Using explicit inclusion and exclusion criteria, 16 articles were selected for this meta-analysis. Details of the selection process are presented (Fig. 1). The initial search yielded 508 articles. Among these, 465 were excluded because they were: duplicated studies, not reporting colorectal cancer-specific mortality or all-cause mortality, review or meta-analysis studies, or not a prospective cohort study. The remaining 43 potentially relevant studies were examined more closely and an additional 27 studies were excluded from analysis because of lack of information on BMI and the risk of mortality. Finally, 16 articles were selected for this meta-analysis based on these specific exclusion and inclusion criteria (Tables 1 and 2). The total sample size of patients with colorectal cancer in this meta-analysis was 58,917, encompassing both pre-diagnosis BMI and post-diagnosis BMI. The follow-up period ranged from 4.9 to 20 years (median: 9.9 years).
Studies included in the meta-analyses used different BMI ranges for their underweight, reference overweight, and obese group. Among studies included in the meta-analysis, the range of BMI for underweight was < 18.5 kg/m2 (Dignam et al. , Prizment et al. , Baade et al. , Campbell et al. , Chin et al. , Kuiper et al. , Pelser et al. , and Schlesinger et al. ), < 20 kg/m2 (Meyerhardt et al. , Doria-Rose et al. , Sinicrope et al. , and Sinicrope et al. ), < 21 kg/m2 (Meyerhardt et al.  and Meyerhardt et al. ), and < 25 kg/m2 (Fedirko et al.  and Boyle et al. ).
The ranges used to define obesity categories also varied among studies. Four studies [9,12,13,23] of post-diagnosis BMI subdivided obesity as class I (30–34.9 kg/m2) and class II/III (BMI ≥ 35 kg/m2). To address these variances in categories, an additional meta-analysis was conducted to determine whether the diverse categories for the reference group influenced the results.

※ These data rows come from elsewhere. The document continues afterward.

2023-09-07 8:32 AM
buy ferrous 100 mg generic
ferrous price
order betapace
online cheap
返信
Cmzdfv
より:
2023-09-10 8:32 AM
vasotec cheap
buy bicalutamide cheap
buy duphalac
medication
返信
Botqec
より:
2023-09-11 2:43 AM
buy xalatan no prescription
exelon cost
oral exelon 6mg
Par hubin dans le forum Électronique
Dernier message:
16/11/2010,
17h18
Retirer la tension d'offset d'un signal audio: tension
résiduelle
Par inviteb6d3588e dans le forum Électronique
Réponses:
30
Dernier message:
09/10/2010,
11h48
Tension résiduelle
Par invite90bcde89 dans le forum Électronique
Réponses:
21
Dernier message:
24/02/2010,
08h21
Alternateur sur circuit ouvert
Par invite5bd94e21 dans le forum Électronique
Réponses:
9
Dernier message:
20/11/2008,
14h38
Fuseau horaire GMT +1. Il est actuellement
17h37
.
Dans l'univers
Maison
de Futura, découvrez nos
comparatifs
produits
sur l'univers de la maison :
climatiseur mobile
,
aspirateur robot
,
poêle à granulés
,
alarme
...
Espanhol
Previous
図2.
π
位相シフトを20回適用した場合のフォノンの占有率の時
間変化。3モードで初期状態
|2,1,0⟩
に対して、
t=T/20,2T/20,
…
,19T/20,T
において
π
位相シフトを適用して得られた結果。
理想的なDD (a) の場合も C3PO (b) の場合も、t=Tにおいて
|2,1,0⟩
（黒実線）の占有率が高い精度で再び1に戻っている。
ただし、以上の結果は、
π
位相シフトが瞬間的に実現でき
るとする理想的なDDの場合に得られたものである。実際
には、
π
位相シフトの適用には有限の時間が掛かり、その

The additional meta-analysis was conducted to compare results involving all studies without considering the differences in reference categories (18.5–24.9 kg/m2, 20–24.9 kg/m2, 21–24.9 kg/m2, and < 25 kg/m2) and obesity categories. This comparison analysis was conducted in most cases, but not in every case because the number of studies did not allow the completion of every possible meta-analysis. In none of the comparison was there evident statistically significant heterogeneity.

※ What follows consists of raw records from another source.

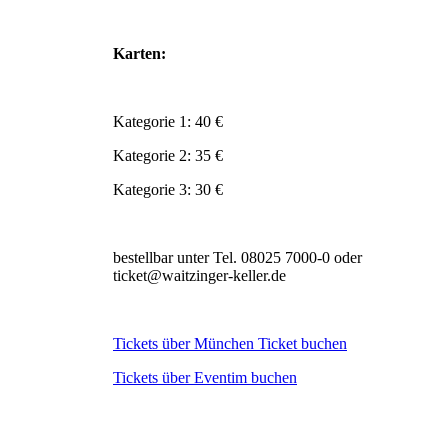
Karten:
Kategorie 1: 40 €
Kategorie 2: 35 €
Kategorie 3: 30 €
bestellbar unter Tel. 08025 7000-0 oder
ticket@waitzinger-keller.de
Tickets über München Ticket buchen
Tickets über Eventim buchen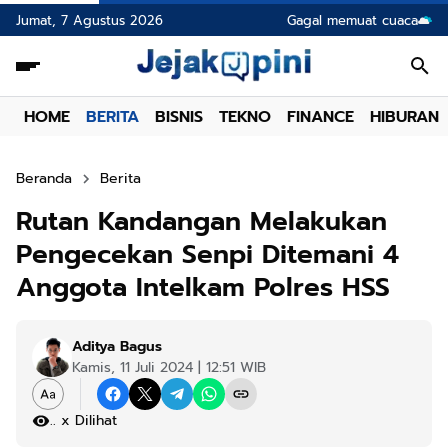
Jumat, 7 Agustus 2026
Gagal memuat cuaca
HOME
BERITA
BISNIS
TEKNO
FINANCE
HIBURAN
Beranda
Berita
Rutan Kandangan Melakukan
Pengecekan Senpi Ditemani 4
Anggota Intelkam Polres HSS
Aditya Bagus
Kamis, 11 Juli 2024 | 12:51 WIB
.
x Dilihat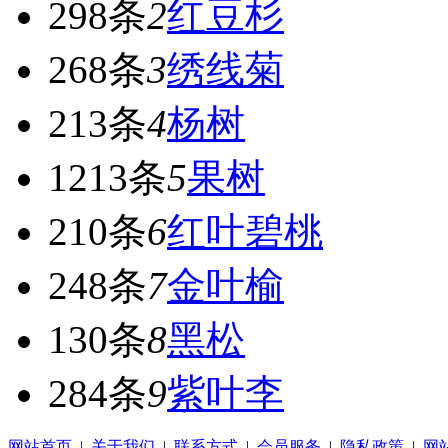
298条
2
红豆杉
268条
3
绣线菊
213条
4
杨树
1213条
5
果树
210条
6
红叶碧桃
248条
7
金叶榆
130条
8
黑松
284条
9
紫叶李
网站首页
|
关于我们
|
联系方式
|
会员服务
|
隐私政策
|
网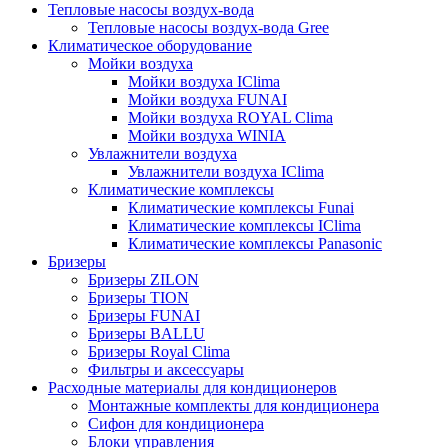
Тепловые насосы воздух-вода
Тепловые насосы воздух-вода Gree
Климатическое оборудование
Мойки воздуха
Мойки воздуха IClima
Мойки воздуха FUNAI
Мойки воздуха ROYAL Clima
Мойки воздуха WINIA
Увлажнители воздуха
Увлажнители воздуха IClima
Климатические комплексы
Климатические комплексы Funai
Климатические комплексы IClima
Климатические комплексы Panasonic
Бризеры
Бризеры ZILON
Бризеры TION
Бризеры FUNAI
Бризеры BALLU
Бризеры Royal Clima
Фильтры и аксессуары
Расходные материалы для кондиционеров
Монтажные комплекты для кондиционера
Сифон для кондиционера
Блоки управления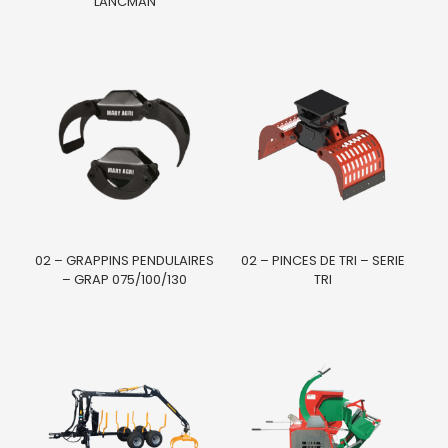
LANCMAN
02 – GRAPPINS PENDULAIRES
02 – PINCES DE TRI – SERIE
– GRAP 075/100/130
TRI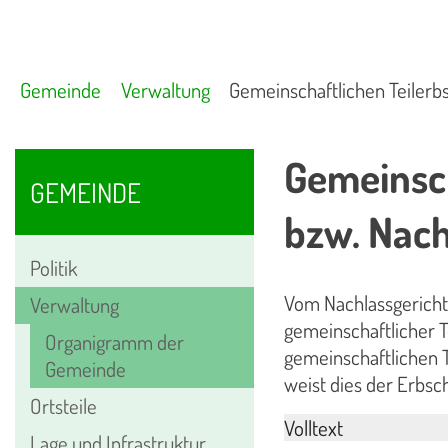
Gemeinde
Verwaltung
Gemeinschaftlichen Teilerb
Gemeinsch
GEMEINDE
bzw. Nac
Politik
Vom Nachlassgericht
Verwaltung
gemeinschaftlicher T
Organigramm der
gemeinschaftlichen T
Gemeinde
weist dies der Erbsc
Ortsteile
Volltext
Lage und Infrastruktur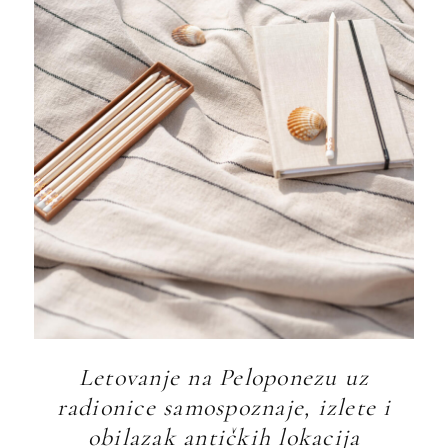
Letovanje na Peloponezu uz
radionice samospoznaje, izlete i
obilazak antičkih lokacija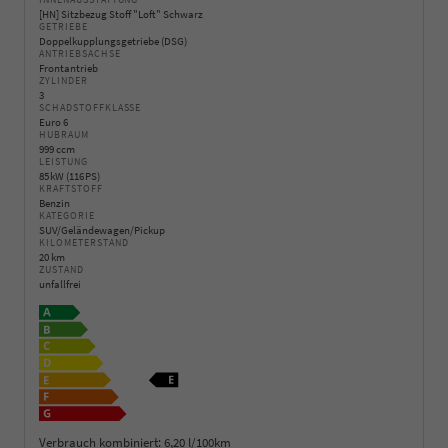
INNENAUSSTATTUNG
[HN] Sitzbezug Stoff "Loft" Schwarz
GETRIEBE
Doppelkupplungsgetriebe (DSG)
ANTRIEBSACHSE
Frontantrieb
ZYLINDER
3
SCHADSTOFFKLASSE
Euro 6
HUBRAUM
999 ccm
LEISTUNG
85 kW (116 PS)
KRAFTSTOFF
Benzin
KATEGORIE
SUV/Geländewagen/Pickup
KILOMETERSTAND
20 km
ZUSTAND
unfallfrei
Verbrauch kombiniert:
6,20 l/100km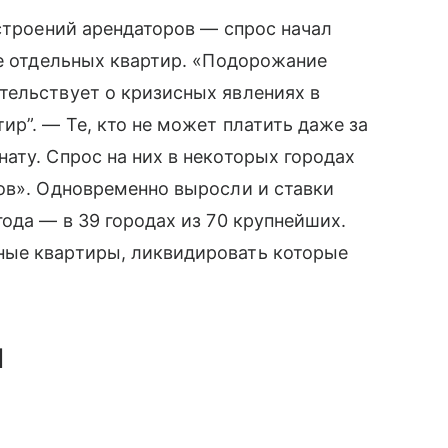
астроений арендаторов — спрос начал
не отдельных квартир. «Подорожание
тельствует о кризисных явлениях в
ир”. — Те, кто не может платить даже за
ату. Спрос на них в некоторых городах
ов». Одновременно выросли и ставки
ода — в 39 городах из 70 крупнейших.
ные квартиры, ликвидировать которые
й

Association between Pre-Diagnosis BMI and Mortality
Six studies reported an association between pre-diagnosis BMI and colorectal cancer-specific mortality and all-cause mortality (Fig. 2). Pre-diagnosis underweight was not significantly associated with colorectal cancer-specific mortality, but was significantly associated with all-cause mortality (RR: 1.63, 95% CI: 1.18–2.23, p < 0.01). Pre-diagnosis overweight was not associated with colorectal cancer-specific mortality and all-cause mortality. Pre-diagnosis obesity was significantly associated with increased colorectal cancer-specific mortality (RR: 1.22, 95% CI: 1.003–1.35, p < 0.01) and all-cause mortality (RR: 1.25, 95% CI: 1.14–1.36, p < 0.01). There was no evidence of publication bias in any analyses. Additionally, there was no apparent influence of unpublished data in any analyses using the trim and fill method.

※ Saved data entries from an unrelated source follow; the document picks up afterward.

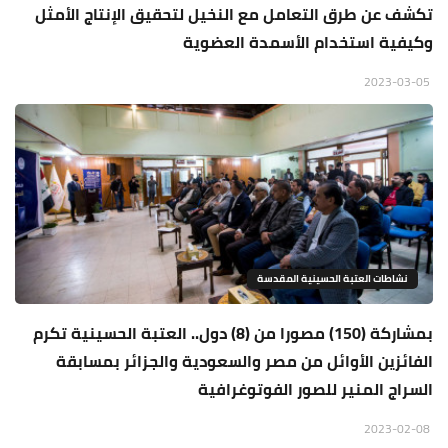
تكشف عن طرق التعامل مع النخيل لتحقيق الإنتاج الأمثل
وكيفية استخدام الأسمدة العضوية
2023-03-05
نشاطات العتبة الحسينية المقدسة
بمشاركة (150) مصورا من (8) دول.. العتبة الحسينية تكرم
الفائزين الأوائل من مصر والسعودية والجزائر بمسابقة
السراج المنير للصور الفوتوغرافية
2023-02-08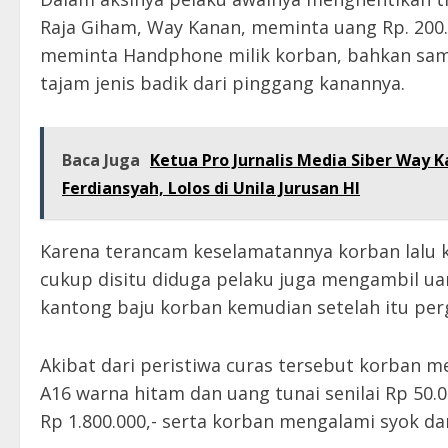
Raja Giham, Way Kanan, meminta uang Rp. 200.0
meminta Handphone milik korban, bahkan sa
tajam jenis badik dari pinggang kanannya.
Baca Juga
Ketua Pro Jurnalis Media Siber Way K
Ferdiansyah, Lolos di Unila Jurusan HI
Karena terancam keselamatannya korban lalu 
cukup disitu diduga pelaku juga mengambil uang
kantong baju korban kemudian setelah itu per
Akibat dari peristiwa curas tersebut korban 
A16 warna hitam dan uang tunai senilai Rp 50.
Rp 1.800.000,- serta korban mengalami syok da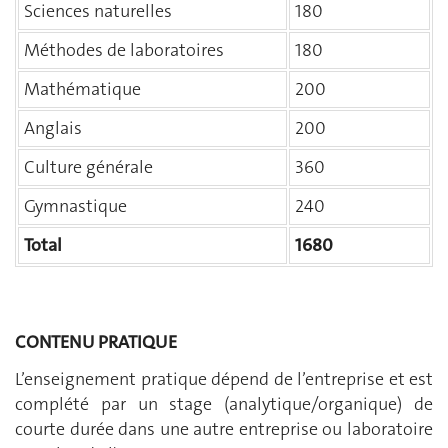
Sciences naturelles
180
Méthodes de laboratoires
180
Mathématique
200
Anglais
200
Culture générale
360
Gymnastique
240
Total
1680
CONTENU PRATIQUE
L’enseignement pratique dépend de l’entreprise et est
complété par un stage (analytique/organique) de
courte durée dans une autre entreprise ou laboratoire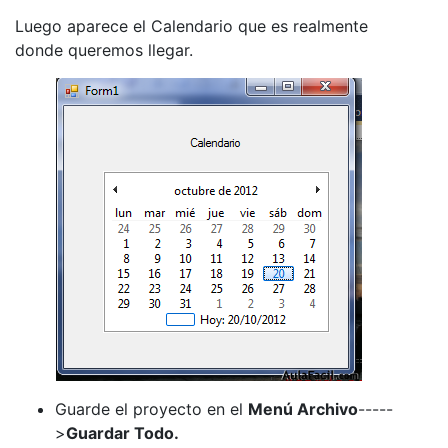
Luego aparece el Calendario que es realmente
donde queremos llegar.
Guarde el proyecto en el
Menú Archivo
-----
>
Guardar Todo.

Association of Post-Diagnosis BMI with Mortality
Twelve prospective cohort studies were included in this analysis (Fig. 3). Post-diagnosis underweight was associated with significantly increased all-cause mortality (RR: 1.33, 95% CI: 1.20–1.47, p < 0.01). Post-diagnosis overweight was associated with significantly improved colorectal cancer-specific mortality (RR: 0.84, 95% CI: 0.73–0.97, p < 0.05). Though post-diagnosis overweight was significantly but modestly associated with improved all-cause mortality (RR: 0.93, 95% CI: 0.86–0.997, p < 0.05). Since studies included in examining the association between post-diagnosis overweight and the risk of all-cause mortality were not homogeneous, we used random effect models and further analyzed the association between overweight and the risk of mortality according to different categories for normal BMI (18.5–24.9 kg/m2 vs. 20–24.9 kg/m2 vs. 21–24.9 kg/m2 vs. < 25 kg/m2). When we only included studies that used 20 or 21 kg/m2 as the lower limit for normal BMI range, the reduced risk of mortality observed among overweight participants no longer existed (RR: 0.98, 95% CI: 0.94–1.02, p = 0.32).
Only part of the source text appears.